What you are asked to do:
Could you copy each line of the entries that contains "Left"?

Data to examine:
☆ ☆ ☆ ☆

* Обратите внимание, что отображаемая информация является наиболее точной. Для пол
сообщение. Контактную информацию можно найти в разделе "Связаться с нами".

☆ ☆ ☆ ☆

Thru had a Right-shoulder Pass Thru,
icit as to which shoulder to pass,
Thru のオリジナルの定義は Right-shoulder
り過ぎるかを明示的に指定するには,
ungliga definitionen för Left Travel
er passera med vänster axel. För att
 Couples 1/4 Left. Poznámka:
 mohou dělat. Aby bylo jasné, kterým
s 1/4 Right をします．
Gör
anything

☆ ☆ ☆ ☆

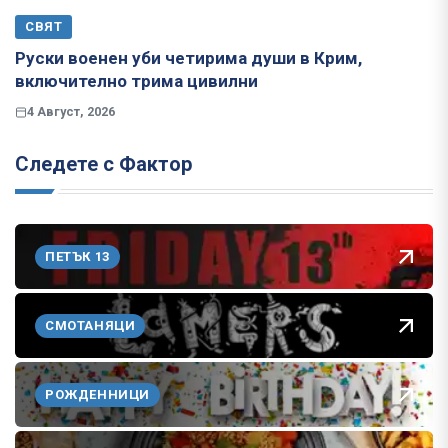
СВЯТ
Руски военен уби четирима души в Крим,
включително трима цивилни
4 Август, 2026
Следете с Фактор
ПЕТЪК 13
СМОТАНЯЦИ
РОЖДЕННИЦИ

☆ ☆ ☆ ☆

Response:
ungliga definitionen för Left Travel
 Couples 1/4 Left. Poznámka:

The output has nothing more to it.